When Mrs Cooper was born on 9 January 1902, in Shelbyville, Tennessee, 50 miles south of Nashville, women and African Americans were denied the vote. White women were enfranchised in 1920, but she had to wait until 1965 - when she was 63 - for black Americans to be certain of the same rights. And as hundreds of thousands of Atlanta residents flooded to the polls in early voting last month, she cast her ballot for the history-making Democrat.
"No matter what, you get out and vote," the former socialite declared then, when she was greeted at the polling station by the Atlanta mayor and a barrage of television crews. Later she told CNN that she was waiting for election night with much excitement.
"I ain't got time to die, because I got to see a black person. Yeah, I got to watch that." And then, in front of 250,000 people in Chicago and millions around the world watching on television, President-elect Obama declared that she was top of his mind.
"Tonight, I think about all that she's seen throughout her century in America," he said, "the heartache and the hope, the struggle and the progress, the times we were told that we can't, and the people who pressed on with that American creed: Yes we can."
Despite a broken hip, two heart attacks and numerous blood transfusions in the past year, Mrs Cooper is full of the smiles and jokes and optimism that made her a minor celebrity in Atlanta. She still lives in the home - on a street named after Martin Luther King, the local pastor turned national civil rights leader, who she used to know - that she set up with her husband, who was a successful African American dentist.
Apart from a short stint as a policy writer for the Atlanta Life insurance company, she has been a home-maker, community activist and socialite, serving on countless local boards. Some of her early scrapbooks and pictures are in a collection of African American history here at the Atlanta-Fulton library.
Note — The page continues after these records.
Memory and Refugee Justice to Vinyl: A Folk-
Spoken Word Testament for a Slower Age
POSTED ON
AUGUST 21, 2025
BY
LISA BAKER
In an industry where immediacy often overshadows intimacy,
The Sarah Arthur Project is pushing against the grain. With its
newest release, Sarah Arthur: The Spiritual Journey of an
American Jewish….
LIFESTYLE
And now she has become a symbol of the sweep of human history into which the new American president has cast himself. What, he wondered, would be the changes a new political generation would deliver to those that come after, and what change would his own two daughters see if they lived to be as old as Mrs Cooper.
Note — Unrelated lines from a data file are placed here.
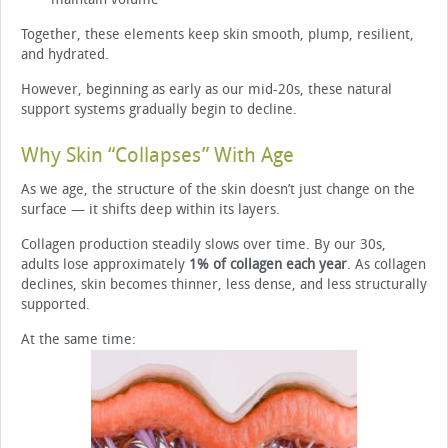
Together, these elements keep skin smooth, plump, resilient,
and hydrated.
However, beginning as early as our mid-20s, these natural
support systems gradually begin to decline.
Why Skin “Collapses” With Age
As we age, the structure of the skin doesn’t just change on the
surface — it shifts deep within its layers.
Collagen production steadily slows over time. By our 30s,
adults lose approximately
1% of collagen each year
. As collagen
declines, skin becomes thinner, less dense, and less structurally
supported.
At the same time:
"She was born just a generation past slavery; a time when there were no cars on the road or planes in the sky," Mr Obama said.
"She was there for the buses in Montgomery, the hoses in Birmingham, a bridge in Selma, and a preacher from Atlanta who told a people that We Shall Overcome.
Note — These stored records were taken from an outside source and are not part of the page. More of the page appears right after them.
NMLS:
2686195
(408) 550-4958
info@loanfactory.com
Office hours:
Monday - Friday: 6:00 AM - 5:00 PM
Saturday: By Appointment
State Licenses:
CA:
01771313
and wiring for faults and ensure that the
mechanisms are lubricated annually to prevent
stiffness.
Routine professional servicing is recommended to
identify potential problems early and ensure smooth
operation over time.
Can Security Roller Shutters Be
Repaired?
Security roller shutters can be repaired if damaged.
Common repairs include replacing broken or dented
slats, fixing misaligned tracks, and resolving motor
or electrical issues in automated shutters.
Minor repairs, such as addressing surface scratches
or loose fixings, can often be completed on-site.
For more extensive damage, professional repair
"A man touched down on the moon, a wall came down in Berlin, a world was connected by our own science and imagination. And this year, in this election, she touched her finger to a screen, and cast her vote, because after 106 years in America, through the best of times and the darkest of hours, she knows how America can change."
The indignities and the segregations of life as a black woman in the South are still seared into the centenarian's memory, including the time she was threatened by a white man on a bus.
"I sat down with my packages," she remembered recently, "and he said: 'Don't sit down in front of me.' I see that hasn't been too many years ago."
Now, she hopes to see the inauguration of the first black US president, perhaps even travel to Washington for it. And she confided the secret of her long life: "I don't know how it happened, but being cheerful all the time might have a lot to do with it."